(Extracted page text data)
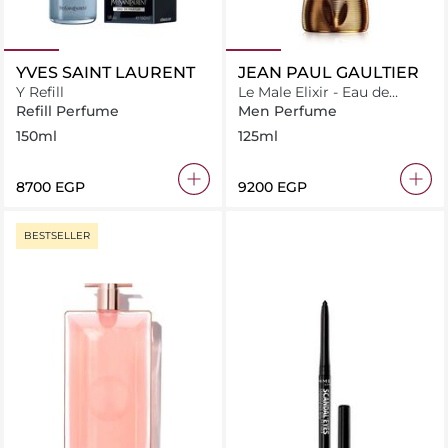
YVES SAINT LAURENT
JEAN PAUL GAULTIER
Y Refill
Le Male Elixir - Eau de
Parfum - 125ml
Refill Perfume
Men Perfume
150ml
125ml
⁦8700⁩ EGP
⁦9200⁩ EGP
BESTSELLER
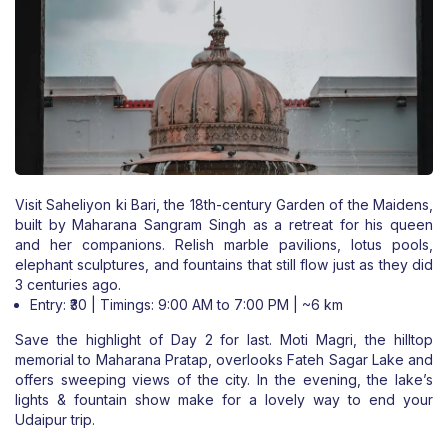
Visit Saheliyon ki Bari, the 18th-century Garden of the Maidens,
built by Maharana Sangram Singh as a retreat for his queen
and her companions. Relish marble pavilions, lotus pools,
elephant sculptures, and fountains that still flow just as they did
3 centuries ago.
Entry: ₹30 | Timings: 9:00 AM to 7:00 PM | ~6 km
Save the highlight of Day 2 for last. Moti Magri, the hilltop
memorial to Maharana Pratap, overlooks Fateh Sagar Lake and
offers sweeping views of the city. In the evening, the lake’s
lights & fountain show make for a lovely way to end your
Udaipur trip.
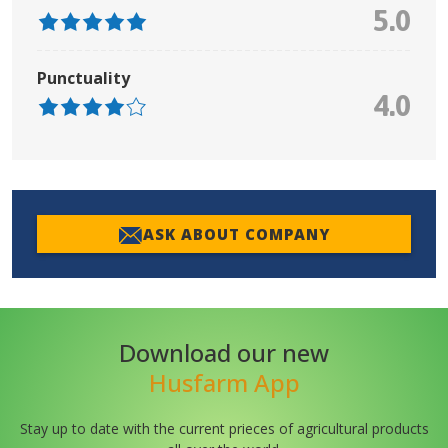
5.0
Punctuality
4.0
ASK ABOUT COMPANY
Download our new
Husfarm App
Stay up to date with the current prieces of agricultural products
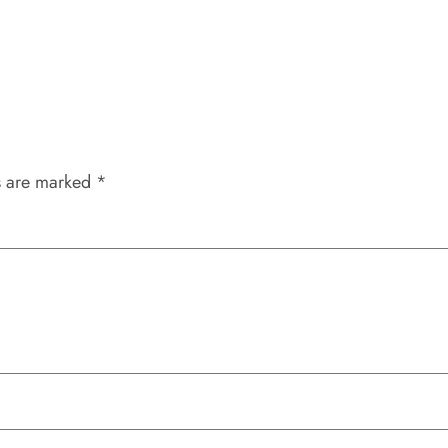
s are marked
*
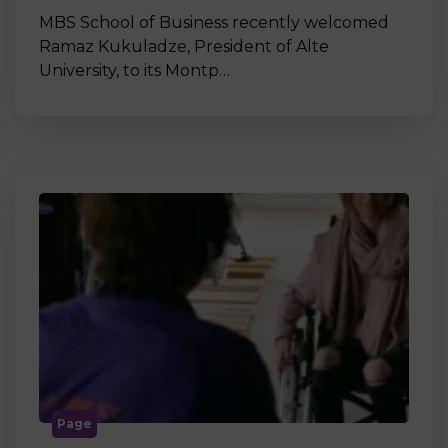
MBS School of Business recently welcomed
Ramaz Kukuladze, President of Alte
University, to its Montp…
Page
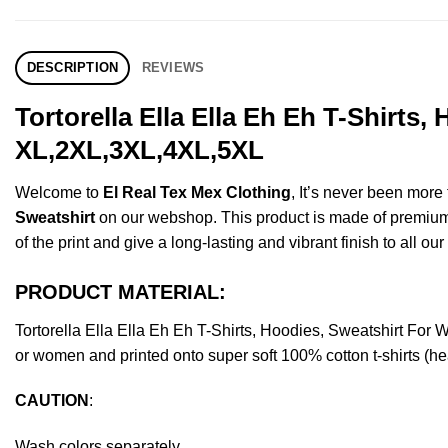
DESCRIPTION
REVIEWS
Tortorella Ella Ella Eh Eh T-Shirts
XL,2XL,3XL,4XL,5XL
Welcome to
El Real Tex Mex Clothing
, It’s never been mor
Sweatshirt
on our webshop. This product is made of premium qua
of the print and give a long-lasting and vibrant finish to all ou
PRODUCT MATERIAL:
Tortorella Ella Ella Eh Eh T-Shirts, Hoodies, Sweatshirt F
or women and printed onto super soft 100% cotton t-shirts (he
CAUTION
:
Wash colors separately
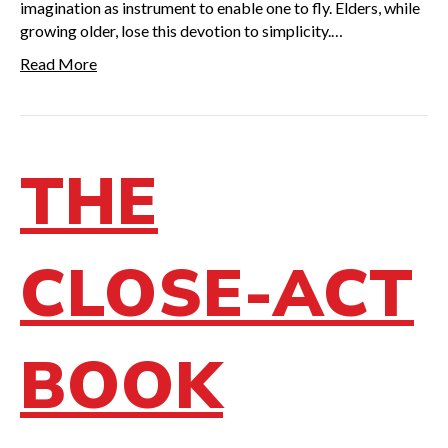
imagination as instrument to enable one to fly. Elders, while
growing older, lose this devotion to simplicity.…
Read More
THE
CLOSE-ACT
BOOK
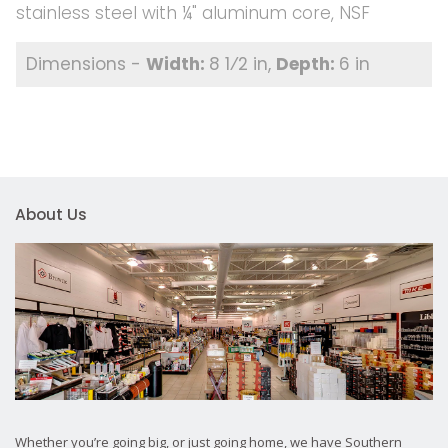
stainless steel with ¼" aluminum core, NSF
8 1⁄2 in
6 in
About Us
Whether you’re going big, or just going home, we have Southern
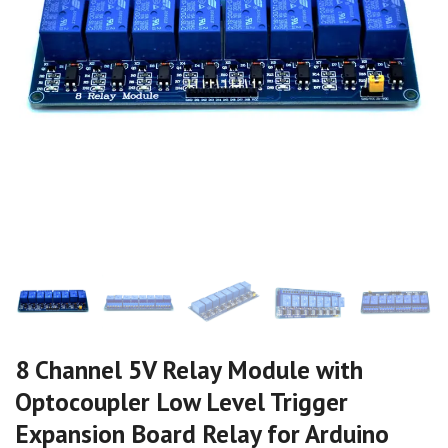
8 Channel 5V Relay Module with
Optocoupler Low Level Trigger
Expansion Board Relay for Arduino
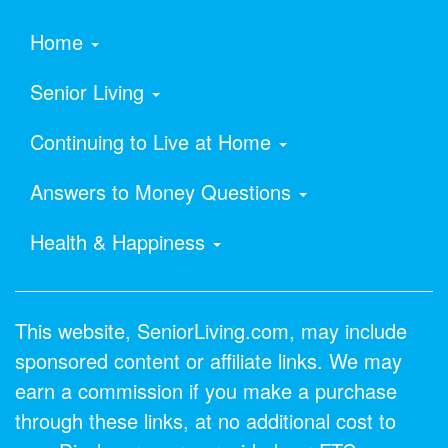
Home
Senior Living
Continuing to Live at Home
Answers to Money Questions
Health & Happiness
This website, SeniorLiving.com, may include
sponsored content or affiliate links. We may
earn a commission if you make a purchase
through these links, at no additional cost to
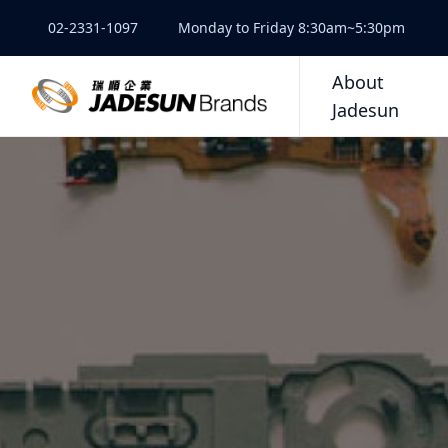
02-2331-1097
Monday to Friday 8:30am~5:30pm
About
Jadesun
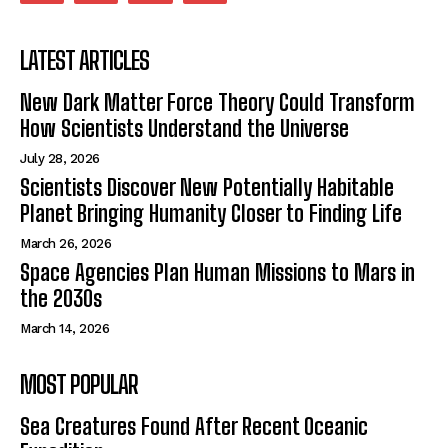
LATEST ARTICLES
New Dark Matter Force Theory Could Transform
How Scientists Understand the Universe
July 28, 2026
Scientists Discover New Potentially Habitable
Planet Bringing Humanity Closer to Finding Life
March 26, 2026
Space Agencies Plan Human Missions to Mars in
the 2030s
March 14, 2026
MOST POPULAR
Sea Creatures Found After Recent Oceanic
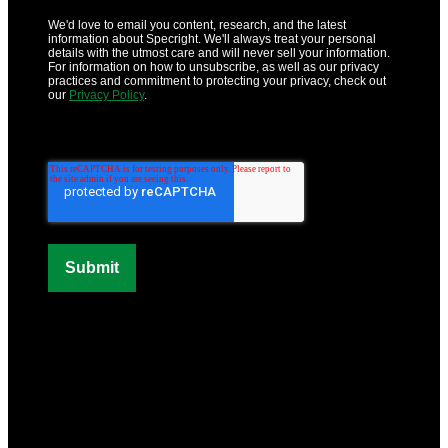
We'd love to email you content, research, and the latest
information about Specright. We'll always treat your personal
details with the utmost care and will never sell your information.
For information on how to unsubscribe, as well as our privacy
practices and commitment to protecting your privacy, check out
our
Privacy Policy
.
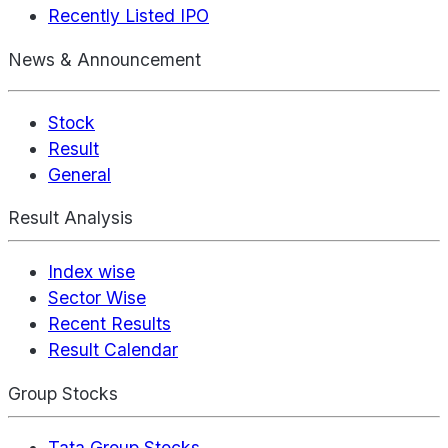
Recently Listed IPO
News & Announcement
Stock
Result
General
Result Analysis
Index wise
Sector Wise
Recent Results
Result Calendar
Group Stocks
Tata Group Stocks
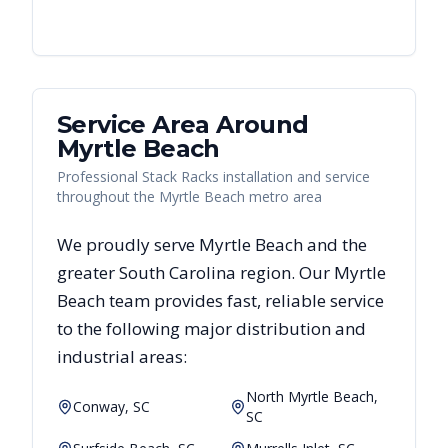
Service Area Around
Myrtle Beach
Professional Stack Racks installation and service
throughout the Myrtle Beach metro area
We proudly serve
Myrtle Beach
and the
greater
South Carolina
region. Our
Myrtle
Beach
team provides fast, reliable
service
to the following major distribution and
industrial areas:
North Myrtle Beach,
Conway, SC
SC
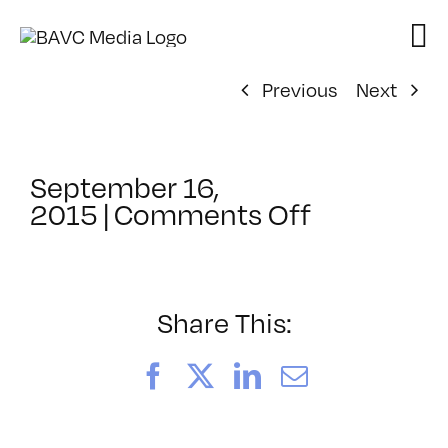
Skip
to
content
Previous
Next
September 16,
on
2015
|
Comments Off
ClassMtg
–
AE
1
Share This:
–
1/10/2016
Facebook
X
LinkedIn
Email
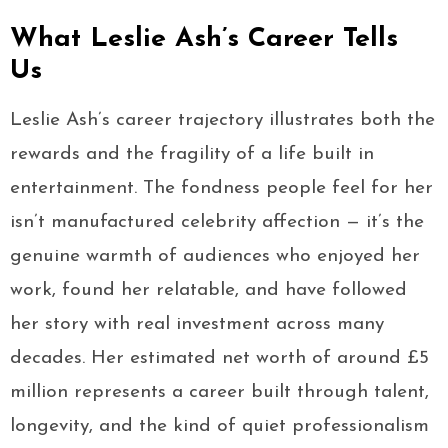
What Leslie Ash’s Career Tells
Us
Leslie Ash’s career trajectory illustrates both the
rewards and the fragility of a life built in
entertainment. The fondness people feel for her
isn’t manufactured celebrity affection — it’s the
genuine warmth of audiences who enjoyed her
work, found her relatable, and have followed
her story with real investment across many
decades. Her estimated net worth of around £5
million represents a career built through talent,
longevity, and the kind of quiet professionalism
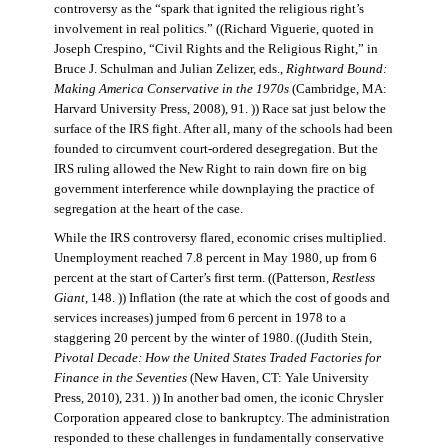
controversy as the “spark that ignited the religious right’s
involvement in real politics.” ((Richard Viguerie, quoted in
Joseph Crespino, “Civil Rights and the Religious Right,” in
Bruce J. Schulman and Julian Zelizer, eds.,
Rightward Bound:
Making America Conservative in the 1970s
(Cambridge, MA:
Harvard University Press, 2008), 91. )) Race sat just below the
surface of the IRS fight. After all, many of the schools had been
founded to circumvent court-ordered desegregation. But the
IRS ruling allowed the New Right to rain down fire on big
government interference while downplaying the practice of
segregation at the heart of the case.
While the IRS controversy flared, economic crises multiplied.
Unemployment reached 7.8 percent in May 1980, up from 6
percent at the start of Carter’s first term. ((Patterson,
Restless
Giant
, 148. )) Inflation (the rate at which the cost of goods and
services increases) jumped from 6 percent in 1978 to a
staggering 20 percent by the winter of 1980. ((Judith Stein,
Pivotal Decade: How the United States Traded Factories for
Finance in the Seventies
(New Haven, CT: Yale University
Press, 2010), 231. )) In another bad omen, the iconic Chrysler
Corporation appeared close to bankruptcy. The administration
responded to these challenges in fundamentally conservative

◆ Work request ◆
Find every line in the records above that holds the word "Tortorella", and copy each one.

◆ Finished exercise ◆
Tortorella Ella Ella Eh Eh T-Shirts
Tortorella Ella Ella Eh Eh T-Shirts, Hoodies, Sweatshirt F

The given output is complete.